His thoughts were consumed by that one night. Most of the staff and healthier patients (at least ones who didn't need constant supervision) were invited. Gary, being part of that small percentage, had tagged along, if just to say a few words of respect; but the temptation to blurt out out the truth was too great that when eulogies were being offered, he froze in his seat and kept his head down. It had been a closed casket ceremony, but every time Gary shut his eyes, he imagined what his parents' reactions may have been to that face held together by glue and shoddy packing tape. Gary was so far in on those thoughts, he uttered a pained laugh. Now, had he been a healthier man, this would be frowned upon, but a nurse coddled him, told him things were going to be okay.

Glen's murder was looked upon as an accident and within the following week, no one spoke about him (or remembered him). Aside from Gary, who was better off being the only one in this situation. He hadn't made friends in the facility, there was no one for him to sit down with at lunch and gossip about what nurses had dismissed as a greater tragedy. A possible act of outrage, they called it. No longer murder, but an _accident_. As if poor Glen had fallen on the blade of the axe himself. As if an honor student fallen on hard times could _really_ be that clumsy. In this building, however, it was better for the sane to be in denial than face their own truths. They had the mentally unstable to account for being idiots among them, the ones with harder lives, harder everything. When really, if a family paid enough for a child to be locked away here so they didn't have to deal with them, they would make it so.

Gary liked to imagine that's why he remained here, instead of checking out and starting his life on the outside over. Being legally dead, it was hard to bounce back. His parents were dead, that much he had found out. All their money had gone to memorial funds, one for their own son, Gary was surprised to discover. Thankfully established in another country altogether, so no one gave him looks or thought twice about it here in the States. He was a nobody, and could begin as a no one, build himself up- but the effort that with all of that?

He preferred the back of his chair slowly putting him into a chokehold any day.

 ** _[_** ✞ ** _]_**

Spring was on its way, a few patients subjected to outside work to earn a little pocket money; sweeping back snow and dirt, gathering trash that may have been found underneath, and otherwise looking like paragon patients of the facility. They could be seen from where they worked, looking very much like prisoners, but prisoners allowed to wave and freely converse with those on the other side of the fence.
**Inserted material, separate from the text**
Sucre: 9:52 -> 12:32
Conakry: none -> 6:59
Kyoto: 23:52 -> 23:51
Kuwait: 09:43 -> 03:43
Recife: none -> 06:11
Because of his previous behavior, Gary was not chosen to get any fresh air, or develop any social skills. It was rather crippling to watch from the other side of the window, wrapping in a blanket and watching desperately as his breath fogged up the glass. That only bit of freedom was leaving his room in the morning, touching the new paint on his door, the faint outline of the sigil there and not forgotten. Now and then he'd feel grains of salt under his socks, and he could have sworn others saw the guilt in his expression when he walked past a photo of Glen. Photos of his crime scene always remained on top of the supervisor's death.
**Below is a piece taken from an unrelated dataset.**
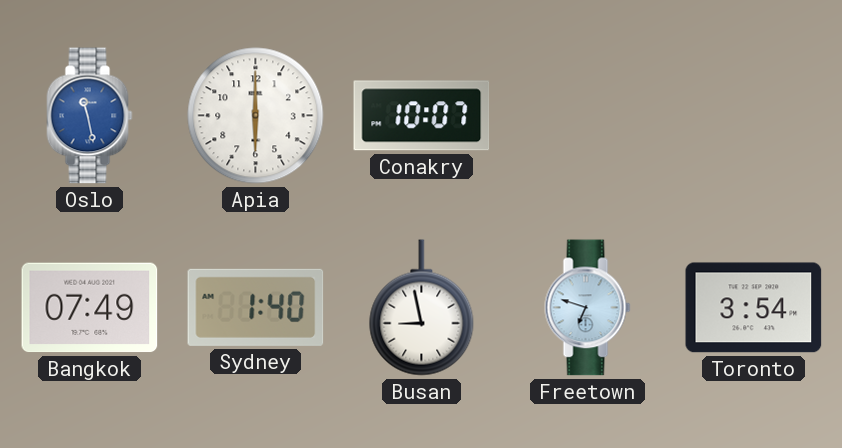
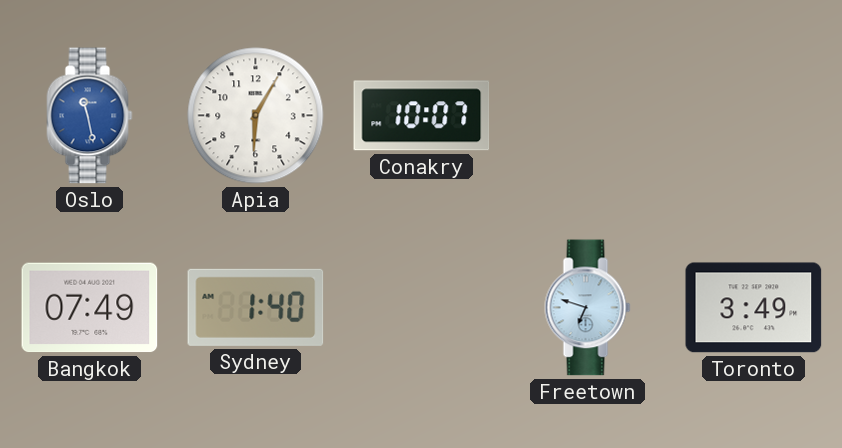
Apia: 6:00 -> 6:05
Busan: 8:58 -> none
Toronto: 3:54 -> 3:49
It felt normal to have a few people still concerned, but Gary was long past feeling his own pocket of guilt for this, feeling responsible. His clothes, found covered in blood, were peculiarly overlooked. Sometimes his scars blistered and bled from the heat, perhaps they wanted to keep this ex-cultist as their least possible suspect. _He was always so quiet, so kind to others_...

"Gary? Gary, you have a visitor."

He didn't lift his face from the glass. Honestly, he hoped he was stuck there until the snows went away and the sun came out. That could bring out a few, much-needed laughs. The nurse gently grasped his shoulder, pleading that he come away and listen to her. Gary nodded absently to whatever she was telling him, getting out of his chair and falling her to the guest room. Now, why didn't he take into consideration that John Constantine might be back to finish him off, or finger him for the slaughter of Glen? Why didn't he feel _fear_ for these possibilities? Possibly because the fright of actually seeing the man there, arms crossed and a clipboard pressed to his chest by another nurse.

"Sir, we can't let you release the patient without filling out the necessary-"

"Well, stuff the necessary, will ya?" He held up a flattened box of Silk Cuts in her face, the nurse regarding what she was prompted to see. She tutted and took the clipboard away, rolling her eyes to the lady who had escorted Gary into the room. This particular trick had never worked on Gary, who threw him a look for abusing his nurses. Perhaps he was less receptive to illusions since his years of being plagued hallucinations.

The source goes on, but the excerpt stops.